Updates based on jpeach feedback

api/v1alpha1/gateway_types.go

@@ -56,9 +56,14 @@ type GatewaySpec struct {
 	// Listeners associated with this Gateway. Listeners define what addresses,
 	// ports, protocols are bound on this Gateway.
 	Listeners []Listener `json:"listeners"`
-	// Routes associated with this Gateway. Routes define
-	// protocol-specific routing to backends (e.g. Services).
-	Routes []core.TypedLocalObjectReference `json:"routes"`
+	// Routes defines routes to associate with the Gateway.
+	//
+	// If unspecified, all routes will be associated to the Gateway.
+	//
+	// Support: Core
+	//
+	// +optional
+	Routes []Route `json:"routes,omitempty"`
 }
 
 const (
@@ -68,6 +73,28 @@ const (
 	HTTPSProcotol = "HTTPS"
 )
 
+// Route defines the schema for a route.
+type Route struct {
+	// RouteRef is a reference to an object to associate with the Gateway.
+	// RouteRef defines protocol-specific routing to back-ends (e.g.
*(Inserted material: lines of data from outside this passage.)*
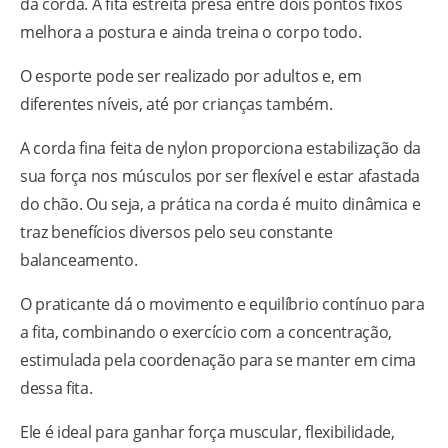
da corda. A fita estreita presa entre dois pontos fixos
melhora a postura e ainda treina o corpo todo.
O esporte pode ser realizado por adultos e, em
diferentes níveis, até por crianças também.
A corda fina feita de nylon proporciona estabilização da
sua força nos músculos por ser flexível e estar afastada
do chão. Ou seja, a prática na corda é muito dinâmica e
traz benefícios diversos pelo seu constante
balanceamento.
O praticante dá o movimento e equilíbrio contínuo para
a fita, combinando o exercício com a concentração,
estimulada pela coordenação para se manter em cima
dessa fita.
Ele é ideal para ganhar força muscular, flexibilidade,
Services).
+	//
+	// If unspecified, all routes will be associated to the Gateway.
+	//
+	// Support: Core
+	//
+	// +optional
+	RouteRef core.ObjectReference `json:"routeRef"`
+	// TerminationPolicy defines a policy for terminating TLS connections
+	// of a route.
+	//
+	// If unspecified, TLS termination type "Edge" will be used.
+	//
+	// Support: Core
+	//
+	// +optional
+	TerminationPolicy TLSTerminationPolicy `json:"terminationPolicy,omitempty"`
+}
+
 // Listener defines a
 type Listener struct {
 	// Name can be used to tie this Listener to a ListenerStatus entry with the
@@ -149,14 +176,6 @@ const (
 // - aws: https://docs.aws.amazon.com/elasticloadbalancing/latest/application/create-https-listener.html#describe-ssl-policies
 // - azure: https://docs.microsoft.com/en-us/azure/app-service/configure-ssl-bindings#enforce-tls-1112
 type ListenerTLS struct {
-	// TerminationPolicy defines a policy for terminating TLS connections.
-	//
-	// If unspecified, TLS termination type "Edge" will be used.
-	//
-	// Support: Core
-	//
-	// +optional
-	TerminationPolicy TLSTerminationPolicy `json:"terminationPolicy,omitempty"`
 	// Certificates is a list of certificates containing resources
 	// that are bound to the listener.
 	//
@@ -198,16 +217,8 @@ type TLSTerminationPolicy struct {
 	//
 	// +optional
 	TerminationType TLSTerminationType `json:"terminationType,omitempty"`
-	// Routes is one or more routes to associate with the TLS termination policy.
-	//
-	// If unspecified, all routes associated with the Gateway listener will be used.
-	//
-	// Support: Core
-	//
-	// +optional
-	Routes []core.ObjectReference `json:"routes,omitempty"`
-	// CACertificates is a reference to one or more CA certificate used
-	// for establishing a TLS connection with the final destination when
+	// CACertificates is a reference to one or more CA certificates used
+	// for establishing a TLS connection with the backend object when
 	// using TLS termination type "Reencrypt".
 	//
 	// Here is a ConfigMap example (in yaml):
@@ -227,7 +238,7 @@ type TLSTerminationPolicy struct {
 	// Support: Implementation-specific (For other resource types)
 	//
 	// +optional
-	CACertificates []core.TypedLocalObjectReference `json:"caCertificates,omitempty"`
+	CACertificates []core.ObjectReference `json:"caCertificates,omitempty"`
 }
 
 // TLSTerminationType specifies where TLS connections will terminate.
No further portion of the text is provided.